9. The obtained statistics of responses are shown in the "Summary tab"

      .. figure:: figures/EE10_RES1.png
         :name: UQ inputs
         :align: center
         :width: 900
         :figclass: align-center

         RES tab - summary of response statistics

10. In the "Data Values" tab, one can plot the histogram and cumulative density function (CDF) of the samples, as well as scatter plots between the input and output of surrogate predictions

   .. figure:: figures/EE10_RES2.png
         :name: UQ inputs
         :align: center
         :width: 900
         :figclass: align-center

         RES tab - cumulative density function

   .. figure:: figures/EE10_RES3.png
         :name: UQ inputs
         :align: center
         :width: 900
         :figclass: align-center

         RES tab - scatter plots

   .. note::

         The user can interact with the plot as follows.

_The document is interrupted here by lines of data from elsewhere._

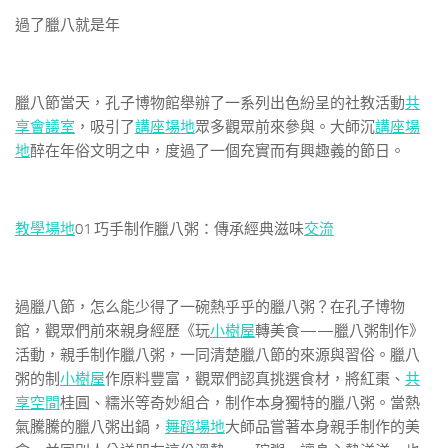
過了臘八就是年
臘八節當天，孔子博物館舉辦了一系列出色紛呈的社教活動
共
享會議室
，吸引了
講座場地
眾多觀眾前來參與。大師沉
講座場
地
醉在年俗文明之中，度過了一個充實而有興趣義的節日。
教學場地
01
巧手制作臘八粥：傳承經典滋味
交流
過臘八節，怎么能少得了一碗熱乎乎的臘八粥？在孔子博物
館，觀眾們前來親身經歷《玩
小樹屋
轉美食——臘八粥制作》
活動，親手制作臘八粥，一同清楚臘八節的來源與習俗。臘八
粥的制
小樹屋
作原料豐富，觀眾們認真挑選食材，將紅棗、
共
享空間
桂圓、糯米等奇妙組合，制作本身獨特的臘八粥。當熱
氣騰騰的臘八粥出鍋，
舞蹈場地
大師品嘗著本身親手制作的美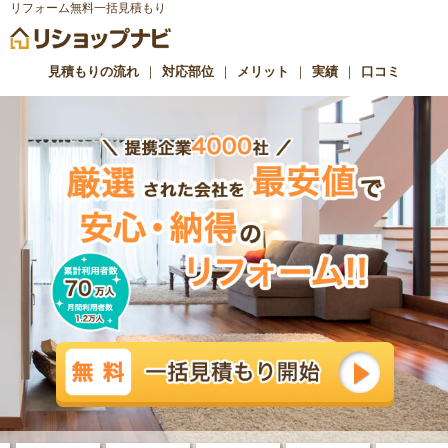
リフォーム無料一括見積もり
見積もりの流れ
｜
対応部位
｜
メリット
｜
実績
｜
口コミ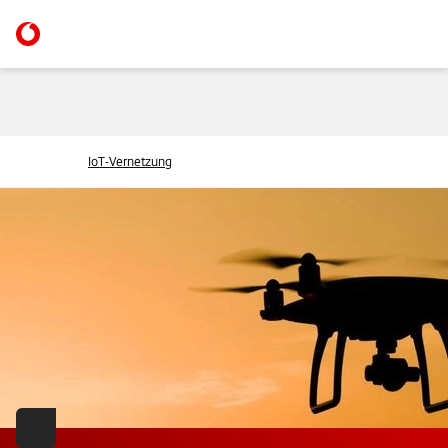
IoT-Vernetzung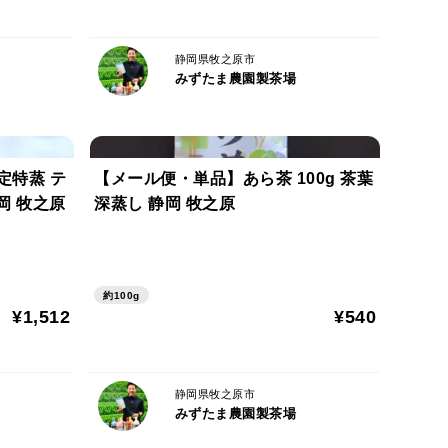
静岡県牧之原市
みずたま農園製茶場
定特蒸 テ
【メール便・単品】あら茶 100g 茶葉
 静岡 牧之原
深蒸し 静岡 牧之原
約100g
¥1,512
¥540
静岡県牧之原市
みずたま農園製茶場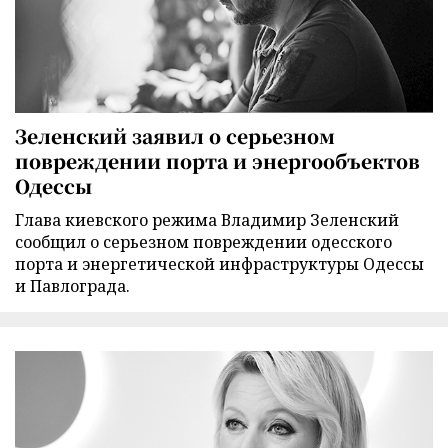
Зеленский заявил о серьезном
повреждении порта и энергообъектов
Одессы
Глава киевского режима Владимир Зеленский
сообщил о серьезном повреждении одесского
порта и энергетической инфраструктуры Одессы
и Павлограда.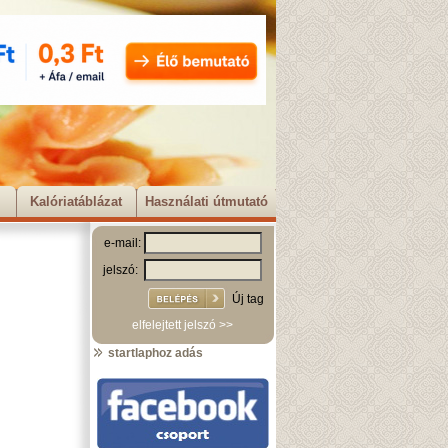
Kalóriatáblázat
Használati útmutató
e-mail:
jelszó:
Új tag
elfelejtett jelszó >>
startlaphoz adás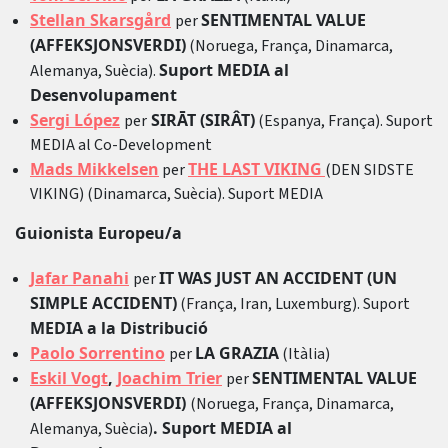
Stellan Skarsgård
SENTIMENTAL VALUE
per
(AFFEKSJONSVERDI)
(Noruega, França, Dinamarca,
Suport MEDIA al
Alemanya, Suècia).
Desenvolupament
Sergi López
SIRĀT (SIRÂT)
per
(Espanya, França). Suport
MEDIA al Co-Development
Mads Mikkelsen
THE LAST VIKING
per
(DEN SIDSTE
VIKING) (Dinamarca, Suècia). Suport MEDIA
Guionista Europeu/a
Jafar Panahi
IT WAS JUST AN ACCIDENT (UN
per
SIMPLE ACCIDENT)
(França, Iran, Luxemburg). Suport
MEDIA a la Distribució
Paolo Sorrentino
LA GRAZIA
per
(Itàlia)
Eskil Vogt
,
Joachim Trier
SENTIMENTAL VALUE
per
(AFFEKSJONSVERDI)
(Noruega, França, Dinamarca,
. Suport MEDIA al
Alemanya, Suècia)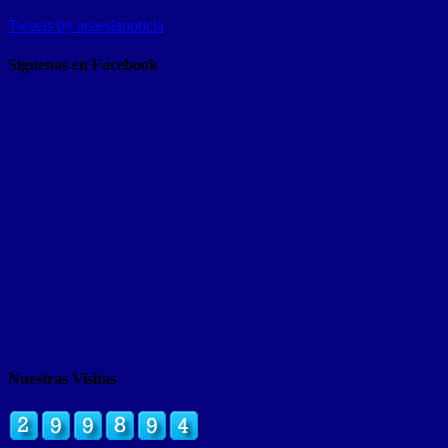
Tweets by acaeslanoticia
Siguenos en Facebook
Nuestras Visitas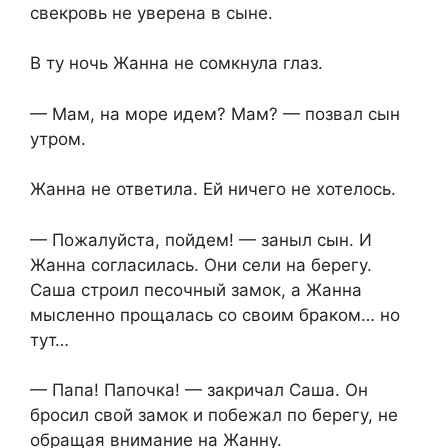
свекровь не уверена в сыне.
В ту ночь Жанна не сомкнула глаз.
— Мам, на море идем? Мам? — позвал сын
утром.
Жанна не ответила. Ей ничего не хотелось.
— Пожалуйста, пойдем! — заныл сын. И
Жанна согласилась. Они сели на берегу.
Саша строил песочный замок, а Жанна
мысленно прощалась со своим браком… но
тут…
— Папа! Папочка! — закричал Саша. Он
бросил свой замок и побежал по берегу, не
обращая внимание на Жанну.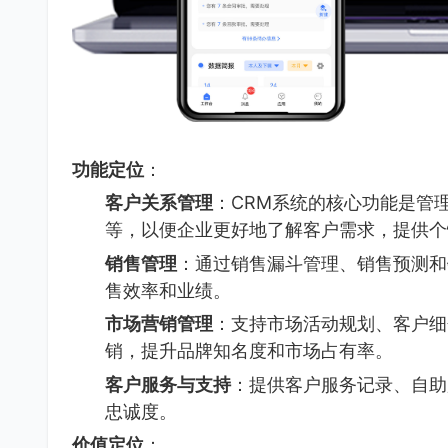
功能定位
：
客户关系管理
：CRM系统的核心功能是管
等，以便企业更好地了解客户需求，提供个
销售管理
：通过销售漏斗管理、销售预测和
售效率和业绩。
市场营销管理
：支持市场活动规划、客户细
销，提升品牌知名度和市场占有率。
客户服务与支持
：提供客户服务记录、自助
忠诚度。
价值定位
：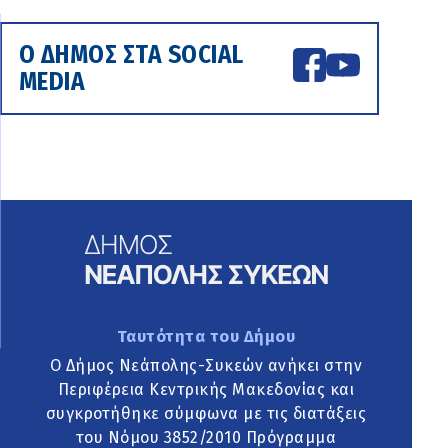
Ο ΔΗΜΟΣ ΣΤΑ SOCIAL
MEDIA
Ταυτότητα του Δήμου
Ο Δήμος Νεάπολης-Συκεών ανήκει στην
Περιφέρεια Κεντρικής Μακεδονίας και
συγκροτήθηκε σύμφωνα με τις διατάξεις
του Νόμου 3852/2010 Πρόγραμμα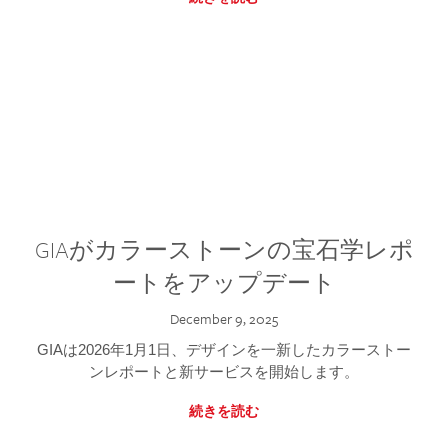
GIAがカラーストーンの宝石学レポ
ートをアップデート
December 9, 2025
GIAは2026年1月1日、デザインを一新したカラーストー
ンレポートと新サービスを開始します。
続きを読む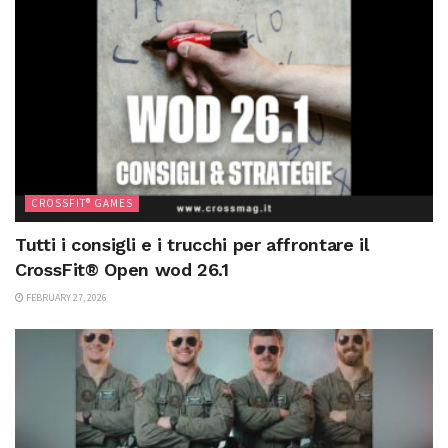
CROSSFIT® GAMES
Tutti i consigli e i trucchi per affrontare il
CrossFit® Open wod 26.1
FEBRUARY 27, 2026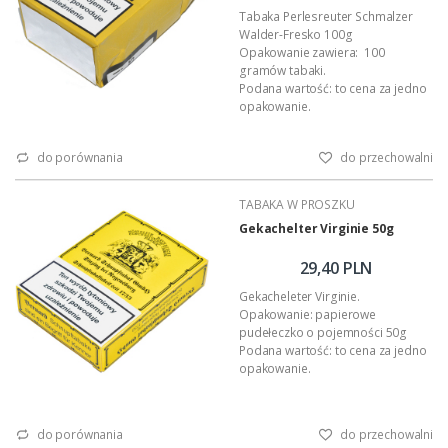
Tabaka Perlesreuter Schmalzer
Walder-Fresko 100g
Opakowanie zawiera: 100
gramów tabaki.
Podana wartość: to cena za jedno
opakowanie.
do porównania
do przechowalni
TABAKA W PROSZKU
Gekachelter Virginie 50g
29,40 PLN
Gekacheleter Virginie.
Opakowanie: papierowe
pudełeczko o pojemności 50g
Podana wartość: to cena za jedno
opakowanie.
do porównania
do przechowalni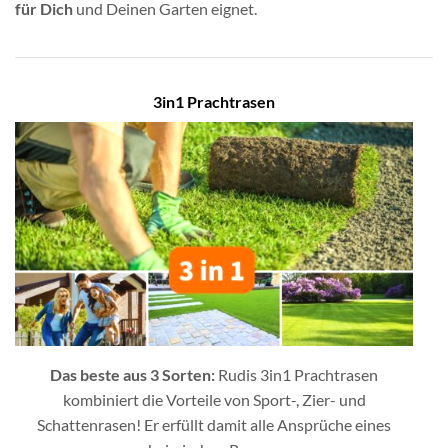
für Dich
und Deinen Garten eignet.
3in1 Prachtrasen
Das beste aus 3 Sorten:
Rudis 3in1 Prachtrasen
kombiniert die Vorteile von Sport-, Zier- und
Schattenrasen! Er erfüllt damit alle Ansprüche eines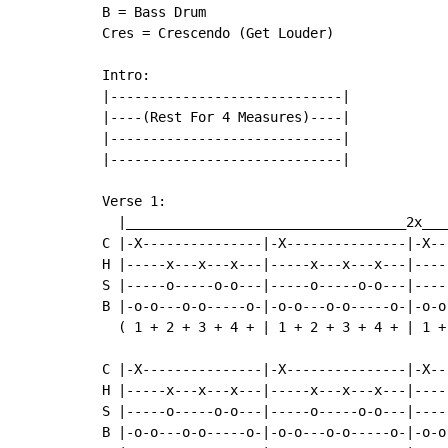
B = Bass Drum

Cres = Crescendo (Get Louder)

Intro:

|-----------------------------|

|----(Rest For 4 Measures)----|

|-----------------------------|

|-----------------------------|

Verse 1:

  |___________________________________2x___
C |-X---------------|-X---------------|-X--
H |-----x---x---x---|-----x---x---x---|----
S |-----o-----o-o---|-----o-----o-o---|----
B |-o-o---o-o-----o-|-o-o---o-o-----o-|-o-o
  ( 1 + 2 + 3 + 4 + | 1 + 2 + 3 + 4 + | 1 +
C |-X---------------|-X---------------|-X--
H |-----x---x---x---|-----x---x---x---|----
S |-----o-----o-o---|-----o-----o-o---|----
B |-o-o---o-o-----o-|-o-o---o-o-----o-|-o-o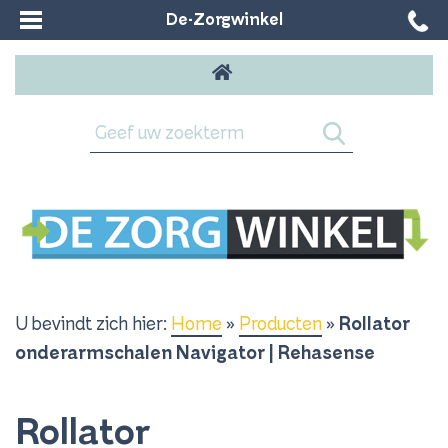
De-Zorgwinkel
U bevindt zich hier:
Home
»
Producten
»
Rollator
onderarmschalen Navigator | Rehasense
Rollator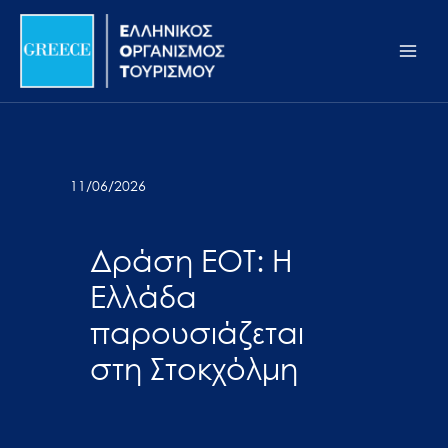
Μετάβαση
Σημείωση:
Main
στο
Αυτός
Men
περιεχόμενο
ο
ιστότοπος
περιλαμβάνει
ένα
σύστημα
11/06/2026
προσβασιμότητας.
Δράση ΕΟΤ: Η
Ελλάδα
παρουσιάζεται
στη Στοκχόλμη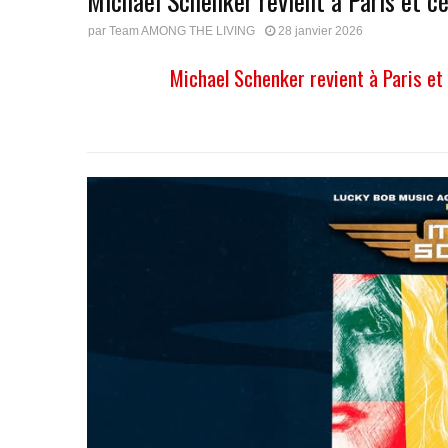
Michael Schenker revient à Paris et c
par
Team AMONG THE LIVING
28 janvier 2026
Michael Schenker revient à Paris et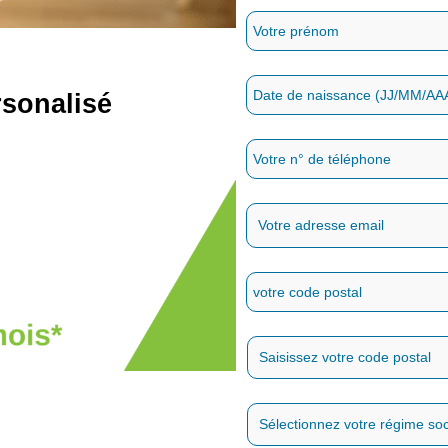
rsonalisé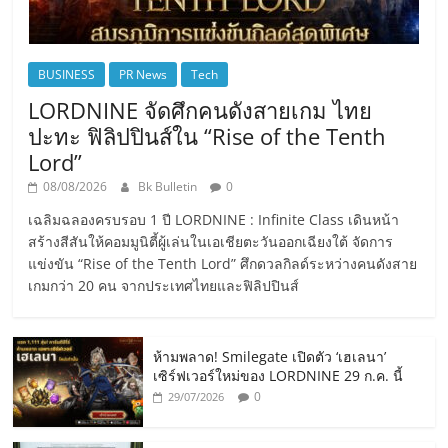
BUSINESS
PR News
Tech
LORDNINE จัดศึกคนดังสายเกม ไทย
ปะทะ ฟิลิปปินส์ใน “Rise of the Tenth
Lord”
08/08/2026
Bk Bulletin
0
เฉลิมฉลองครบรอบ 1 ปี LORDNINE : Infinite Class เดินหน้า
สร้างสีสันให้คอมมูนิตี้ผู้เล่นในเอเชียตะวันออกเฉียงใต้ จัดการ
แข่งขัน “Rise of the Tenth Lord” ศึกดวลกิลด์ระหว่างคนดังสาย
เกมกว่า 20 คน จากประเทศไทยและฟิลิปปินส์
ห้ามพลาด! Smilegate เปิดตัว ‘เฮเลนา’
เซิร์ฟเวอร์ใหม่ของ LORDNINE 29 ก.ค. นี้
0
29/07/2026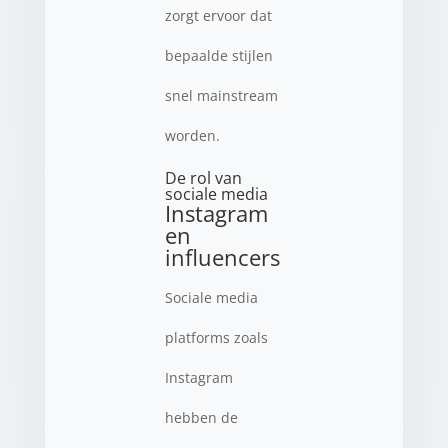
zorgt ervoor dat
bepaalde stijlen
snel mainstream
worden.
De rol van
sociale media
Instagram
en
influencers
Sociale media
platforms zoals
Instagram
hebben de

         - Windows: left-click sets the Y axis (ordinate).  right-click sets the X axis (abscissa).
         - MAC: fn-clink, option-click, and command-click all set the Y axis (ordinate).  ctrl-click sets the X axis (abscissa).

   In the scatter plot, the gray square markers represent the mean prediction from the surrogate, gray bounds denote the 90% prediction interval, orange bounds denote the 90% confidence interval of the mean prediction, and blue dots represent the sample obtained from the surrogate prediction. 

   .. note::
      * The term "90% prediction interval" is the interval in which the exact "response", i.e. dynamic simulation output, will fall with 90% probability.
      * The term "90% confidence interval" is the estimated range of the "mean response". Therefore, the confidence interval is always tighter than the prediction interval.

11. **[Verification]** Only for verification purposes, an additional forward propagation is performed using the exact simulation model instead of the surrogate model, using the exact same ground motion/structural parameters. For this, UQ, GI, EVT, and RV tabs are kept unchanged, and SIM, FEM, and EDP tabs are modified to replace the surrogate with the original model, i.e. for SIM, FEM, EDP tabs, the exact same configuration used in :ref:`example 09<eeuq-0009>` was used.  Below is a comparison of the obtained mean log-EDPs from 30 samples:


   .. figure:: figures/EE10_RES4_1.png
         :name: UQ inputs
         :align: center
         :width: 700
         :figclass: align-center

         Comparing median of log-EDP

The same comparison in the original scale is shown below.

   .. figure:: figures/EE10_RES4_2.png
         :name: UQ inputs
         :align: center
         :width: 700
         :figclass: align-center

         Comparison of log-standard deviation

On the other hand, the log-standard deviation of the EDPs from 30 samples is obtained as below.

   .. figure:: figures/EE10_RES4_3.png
         :name: UQ inputs
         :align: center
         :width: 700
         :figclass: align-center

         Comparing the standard deviation of log-EDP

The estimated medians of EDPs from the surrogate and the original model show in general good agreement. The standard deviation of the surrogate model is larger partly because of the added uncertainty in the surrogate model approximation. The difference in the statistics may also be attributed to the small sample size of 30.